Stageplay: Homegrown Script Project

Three scenes from the Musquodoboit Valley Homegrown Script Project produced for the Bicentennial Theatre.


 

 

The following are three scenes from Hometown, the final product of the Musquodoboit Valley Scriptwriting Project where I led a team of young writers in designing and producing a feature-length play. I was also an associate producer for the project.

 

 

Act Two Scene Two: Club Royale

 

(Kurt is on-stage in the dark Club Royale. We cannot see the crowd, and we don’t know if Sophie is inside yet or not. The only visible area of the room is the bar, the rest is shadowy at best, and populated by the hulkish shapes of the soundscape business people and other denizens of the city. At the bar is a bartender and several patrons. Sitting on the end near the stage is Dodge. Kurt and his band are on-stage playing and Dodge is watching him while drinking a large glass of white milk—it isn’t entirely clear which Dodge is paying more attention to, the milk or Kurt.)

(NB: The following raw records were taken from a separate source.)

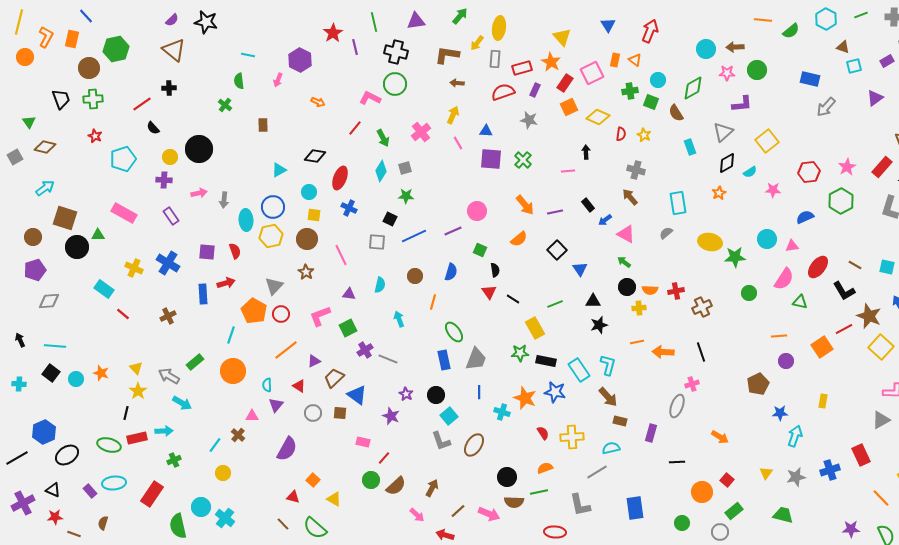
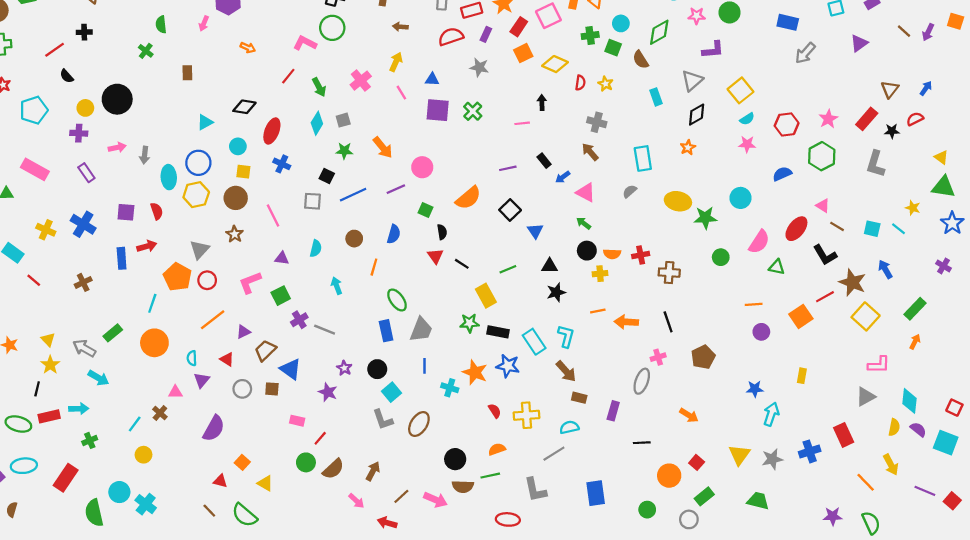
cyan semicircle: (750, 172) -> (747, 119), moved
orange arrow: (525, 205) -> (383, 147), moved
orange semicircle: (519, 239) -> (468, 198), size x1.4
pink triangle: (792, 246) -> (823, 206), moved, turned 40
brown cross: (702, 307) -> (669, 273), turned 30
brown pentagon: (758, 384) -> (703, 357), moved
yellow triangle: (766, 473) -> (739, 455), size x1.5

[#16: Kurt and His Band—Jazz Standard]

(As Kurt finishes his number, he comes down off the stage for a break. As he passes the bar, Dodge hails him and Kurt approaches.)

Dodge: Fine milk, Gordon. One must appreciate it. Bone strength has always been important to me, and wholesome milk is so much better for us.

Kurt (tired and impatient, it’s been a long night): What is it, Dodge?

(Dodge pulls a small tape recorder from his pocket and plays a snippet of poorly recorded music for a few seconds before stopping it.)

Dodge: You hear that? That is the sound of a hundred tapes hitting my desk. Every day I get more of these. Not bad, yeah?

Kurt: Not if that’s your sort of thing.

Dodge: It may not be your preference, but my preference is money (he gives his briefcase a pat). Any one of these could make me millions.

Kurt: With the right exposure and promotion, anything’s possible. That’s what you said about me. I’m waiting for a little upward movement, if you know what I mean. I’m getting tired of not going anywhere, Dodge. Beginning to wonder if you’ve been earning your cut.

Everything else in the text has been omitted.